El lector tiene entre las manos un libro que es una confesión. Una capitulación del poeta ante su propio vacío y, al mismo tiempo, el mejor poemario de Luis Antonio hasta la fecha. No temo en expresarlo de esta manera en estas palabras iniciales y poco útiles –siempre he pensado que los prólogos deberían ir detrás, en letra pequeñita y que el lector se enfrente directamente con la obra–.
Ya no es corta la trayectoria de este joven poeta (ya cada vez menos joven). Desde aquella primera obra imberbe que fue el binomio Me escuchas / Sabiendo que me pudo el amar (2001) ha llovido mucho. Muchísimo. Es más, ha diluviado. Y parte de los restos de ese diluvio los tenemos en Confieso el vacío. El poeta se nos muestra en su derrota. Versa la confesión de su desmoronamiento. No le interesa subrayar aquí los motivos de esa derrota (la amada, el ente femenino, ese tú que cuestiona y que también se cuela en los poemas por algunas esquinas), para este diálogo ya se pronunció con anterioridad, en los poemarios precedentes. Lo que se estima en estas páginas es la verdadera voz íntima del poeta. La confesión, a sí mismo o al mundo, de que ha sido derrotado y de que ese descalabro le produce una vergüenza, un sonrojo, un abrasamiento interior, que impiden la comunicación poética. La palabra se ríe del poeta (Poema IV). El poema III es muestra definitiva de todo ello, con una de las estrofas más bellas del conjunto:
La inercia
es la razón de dormir tantas horas.
Si amáramos la vida
robaríamos hasta el tiempo de estar muertos
para seguir escribiendo
nuestras razones para morir.
Y viene a la memoria con estas palabras el Ciorán más vencido de Silogismos de la amargura (1952).

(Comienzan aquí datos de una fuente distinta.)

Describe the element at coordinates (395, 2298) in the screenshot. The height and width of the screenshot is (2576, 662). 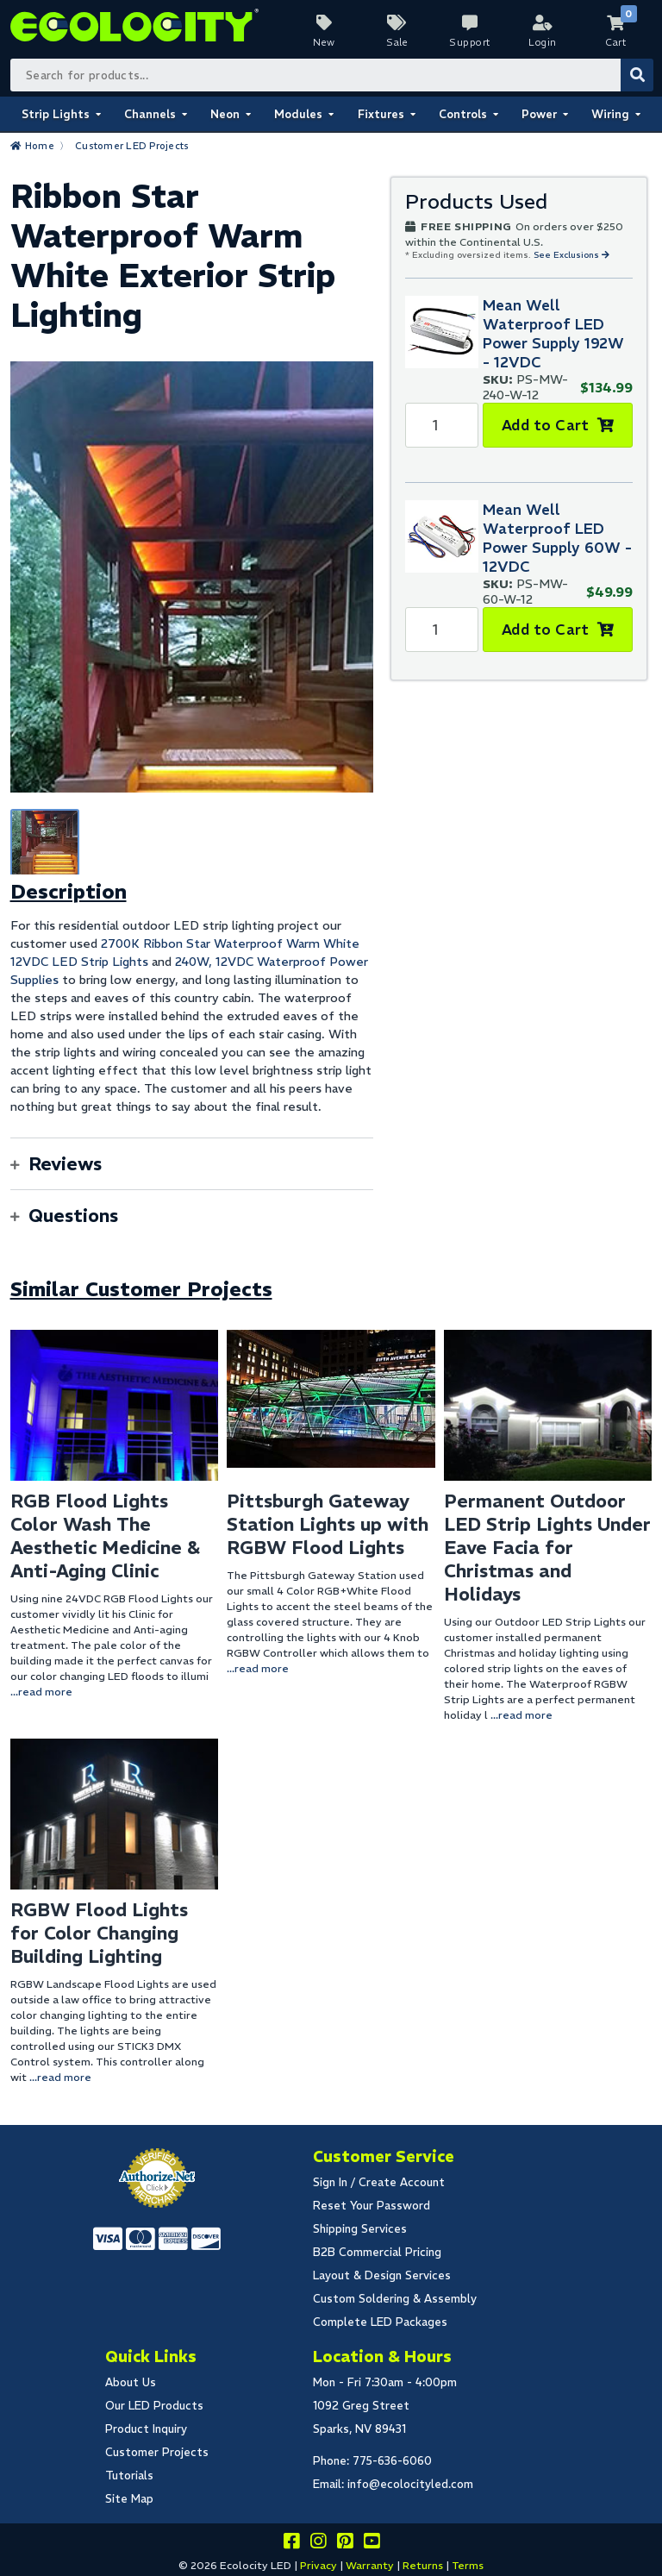
I see `Custom Soldering & Assembly` at that location.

Luis Antonio se exhibe en su caída con versos muy bien sugeridos y, en esa introspección, por momentos desquiciada, por momentos febril, el diálogo que establece consigo mismo, con su yo reflejado en el espejo, o mejor dicho, con la distancia infinita que hay hasta ese yo (VI), permite ver que la verdadera importancia no radica en la derrota en sí, sino en el proceso dialéctico en el que se ven envueltas las partes del poeta («Mírame a los ojos cuando te hablo…»). Un diálogo que transcurre en la oscuridad –la oscuridad interna al poeta–, porque es en el instante nocturno, en el sueño, donde el poeta se expone a su mente y a su propio vacío.

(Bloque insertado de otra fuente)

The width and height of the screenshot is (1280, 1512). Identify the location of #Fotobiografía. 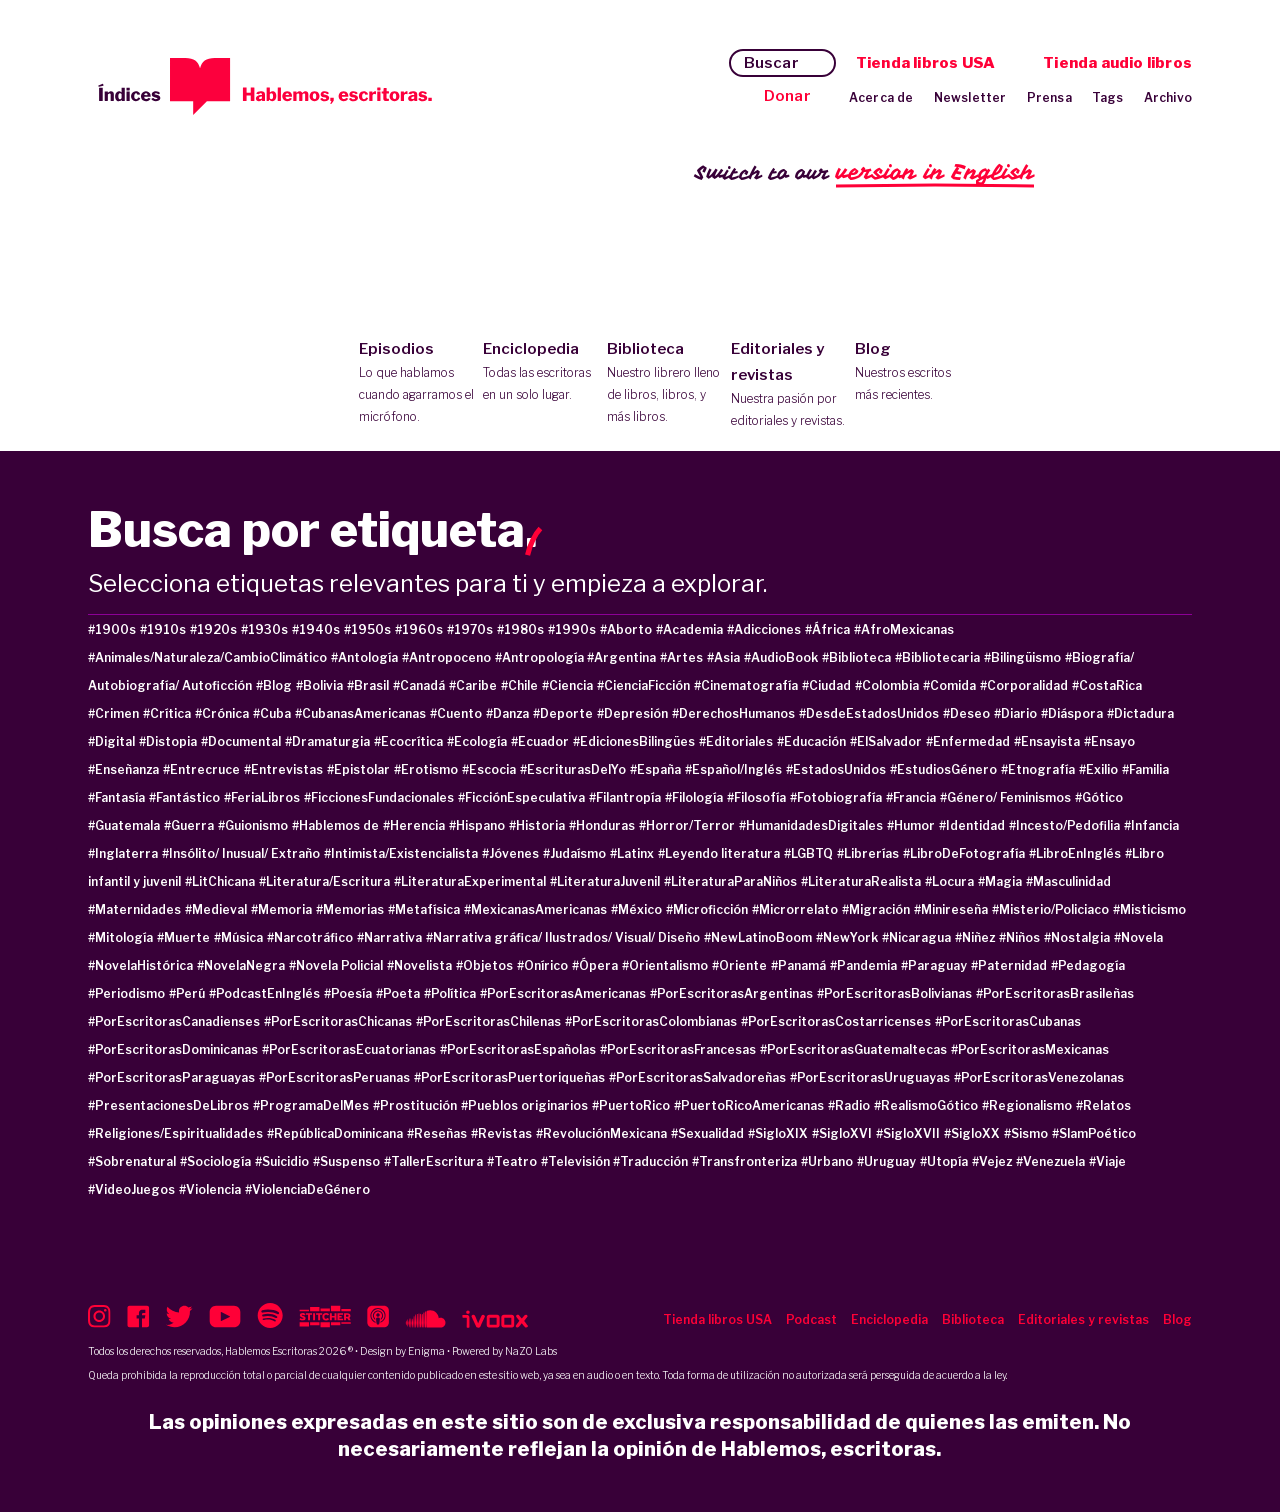
(836, 797).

Pero la voz poética es valiente, más aún, es terca; irremediablemente terca. Y anuncia su resurgir y su furia desde el poema V: «daré al silencio su muerte más certera.» Y cuando la voz poética acalle al silencio de la vergüenza se habrá impostado del sentimiento de derrota y aniquilará el tiempo, «los errores son tiempo suicidado» (XIII), mostrándose a sí mismo (XIV), gritando (XVII), colocándose en una posición de vencimiento desde la derrota, de lección aprendida. El poeta, como nos tiene acostumbrados de obras anteriores, resurge de su problemática con mayor afianzamiento de su identidad. De esta manera se explica un poema final (XVIII) tan seguro, tan certero, tan exacto.
Por mucha altura que tuviera Abril, tres de la mañana (Huerga & Fierro, 2005), que vaya si la tenía, Confieso el vacío nos coloca ya ante un poeta con verdadero dominio de su verso, sin ningún titubeo. Desgarrador y controlado al tiempo.
Ha llegado. Ésta es su voz. Ahora sólo debe pararse, escribir y contarnos.